Savestates: Track dirty pages for the purposes of speeding up sequential savestates
An attempt to solve the dirty page tracking problem referenced here.
First PR in an attempt to realize rollback as an emulator level feature.
What kind of feedback are you seeking on this PR at this stage? Are things working correctly right now?
What kind of feedback are you seeking on this PR at this stage? Are things working correctly right now?
Mostly unsure if the direction is correct, or if I should be directing efforts elsewhere. Yes, it does seem to work (at least on Windows) but I'd also like to get this tested more thoroughly and on other platforms once I implement them.
The logic in the savestating code looks wrong to me. How are you recovering the position of the memory on load?
The logic in the savestating code looks wrong to me. How are you recovering the position of the memory on load?
Yes, that part of the logic is quite rough and definitely wouldn't work as is; effectively my approach to solve the memory latency issues presented by needing to take sequential savestates every frame is to treat each state as a delta, where if you need to load savestate 3 after taking savestate 5 you must load savestates in reverse order from 5 -> 4 -> 3. This reduces the amount of information you need to store between savestates, or, in the case of rollback, frames.
Have you measured what kind of performance improvement you get from this? Before thinking about making it robust, it would be useful to know how much there is to gain from this. For all I know, maybe something other than savestating the memory is taking most of the savestating time.
Have you measured what kind of performance improvement you get from this? Before thinking about making it robust, it would be useful to know how much there is to gain from this. For all I know, maybe something other than savestating the memory is taking most of the savestating time.
I'm seeing significant improvements in a personal project utilizing a slightly different dirty tracking method. This is a fair ask, and I will benchmark each "stating step" to make sure my theory is correct. If it's not, I will close this draft.
For reference: 1 ms is the goal for both saves and loads, with up to 2 ms being passable; project Slippi saves and loads its state in ~1 ms depending on the machine, with mine clocking in comfortably under 1 ms.
After some initial benchmarking:
On master
| Game | Save Time | Load Time |
|---|---|---|
| Super Smash Bros. Melee (On FoD, 1v1) | ~11.5 ms | ~67.5 ms |
| Super Smash Bros. Brawl (On New Pork City, 1v1) | ~25.5 ms | ~100.5 ms |
Here are my (relevant) specs: AMD Ryzen 9 5950X NVIDIA GeForce GTX 1060 6GB 32 GB DDR4-3603 / PC4-28800 DDR4 SDRAM UDIMM
What's interesting is that most expensive action for saving a savestate in both games was stating within the Hardware namespace, with about ~18 ms spent stating Hardware and ~8 ms of that being the memory state in Brawl, and ~8 ms in Melee with ~5-6 ms of it being just memory. Conversely, by far the most expensive action in loading state is the PowerPC namespace, with ~55 ms in Melee and ~60 ms in Brawl.
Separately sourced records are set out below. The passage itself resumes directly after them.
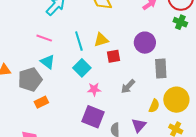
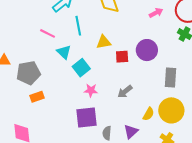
cyan line: (79, 41) -> (78, 26), moved
red square: (114, 56) -> (122, 57), moved
cyan triangle: (48, 62) -> (64, 52), moved
gray rectangle: (161, 69) -> (171, 77), moved
purple square: (93, 117) -> (87, 118), turned -35

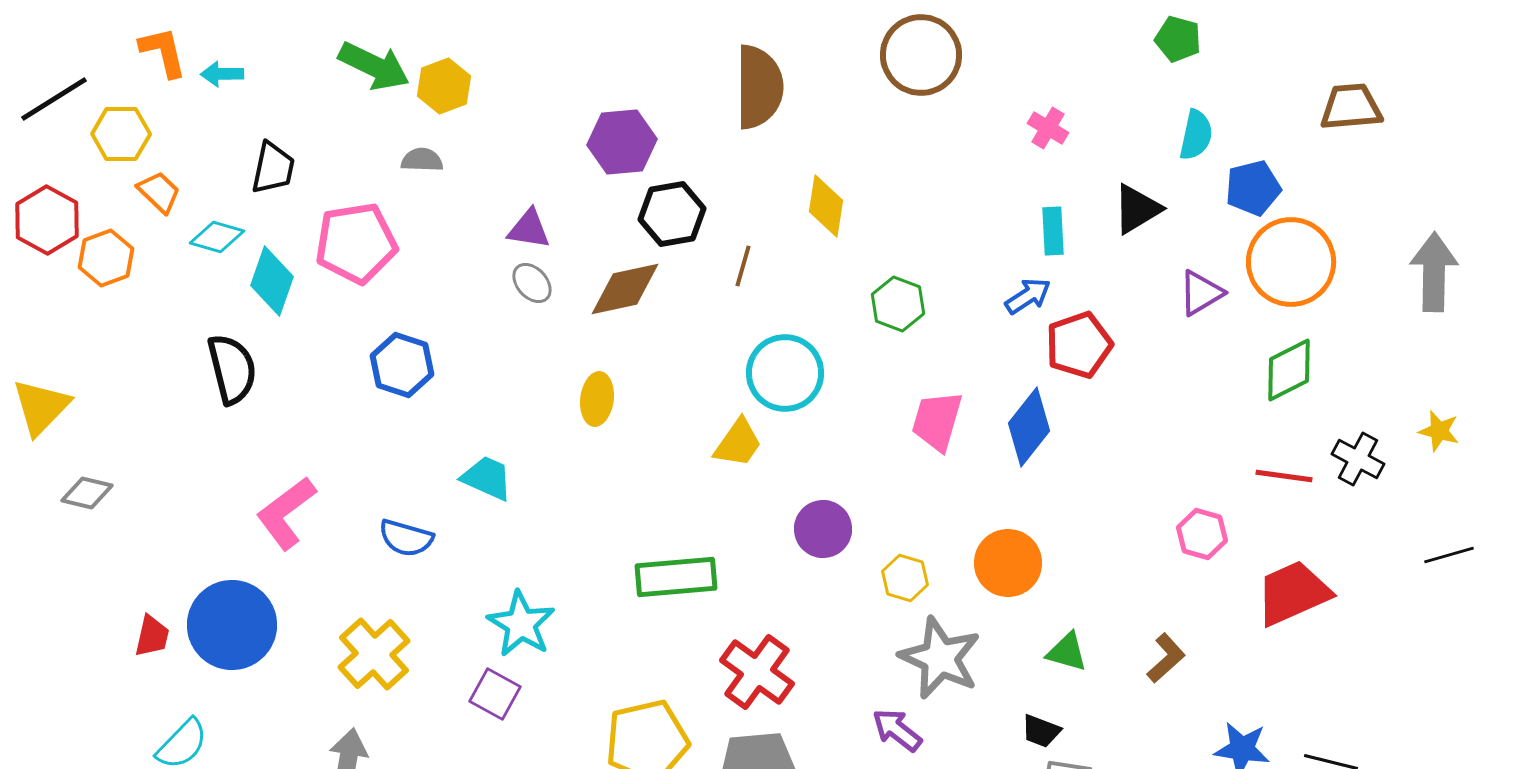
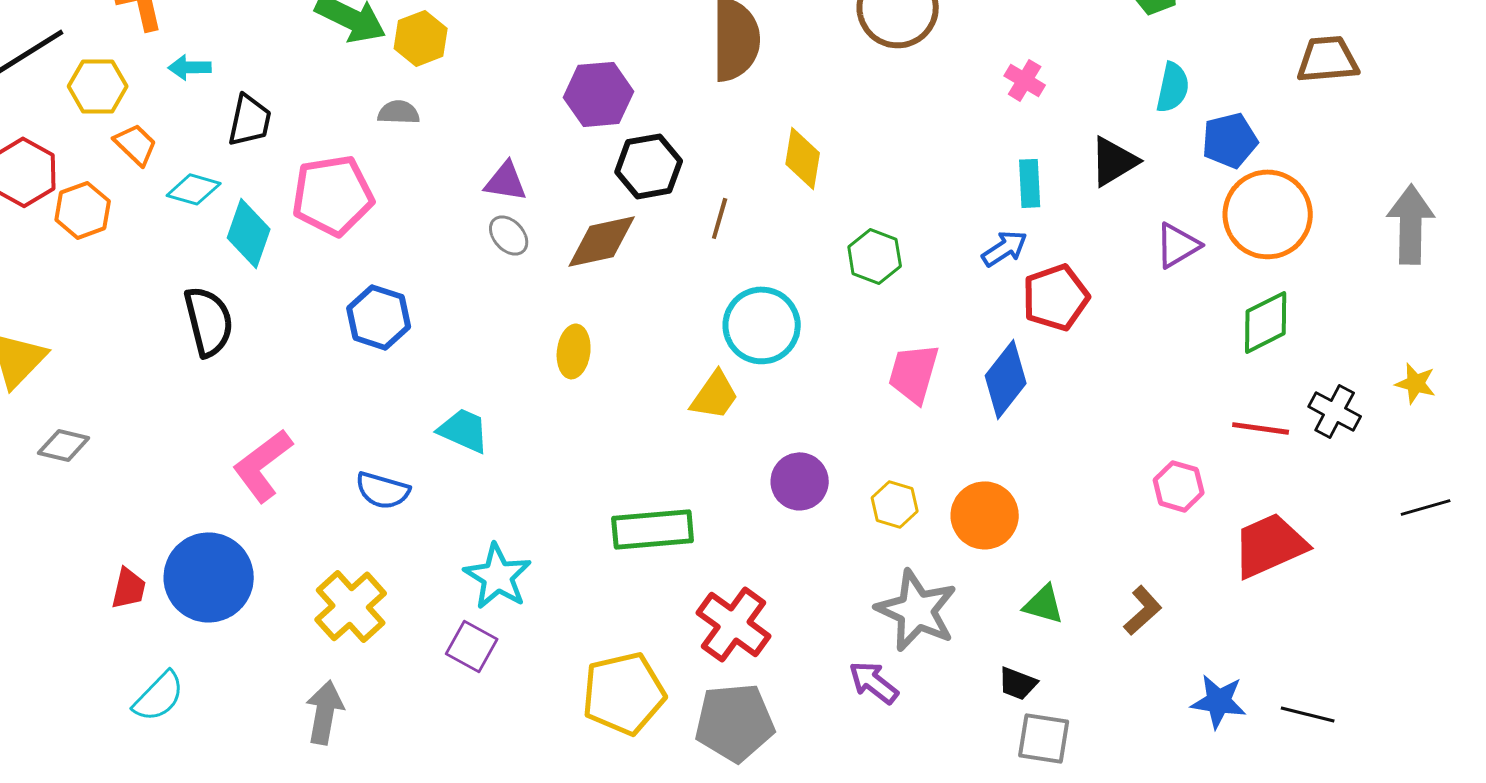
cyan arrow: (222, 74) -> (190, 67), moved
yellow hexagon: (905, 578) -> (895, 504), moved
I'd therefore argue that the most gains for saving state would indeed be with the memory portion, but with loading state it would be by far more effective to focus on the PPC state functionality.
In the PR comments, you've described that you're going to make savestates be deltas rather than complete snapshots of the system. This kind of logic must not be the default, as it ruins normal use of savestates, as well as TAS use of savestates.
Do you have a preference for how I should lock the current logic out of regular use? My thought is to pull the logic out of the original PR to mark logic as rollback related, but I don't think we would want to give people the wrong idea that rollback is even close to functional yet.
At the current stage, the code doesn't look like it will even reliably function, so I don't think that's something we really have to think about at this stage. This isn't going to get merged in its current state anyway. Long-term, I guess it would make sense to have some kind of parameter to the savestating code to indicate whether you want a regular savestate or a delta savestate, maybe?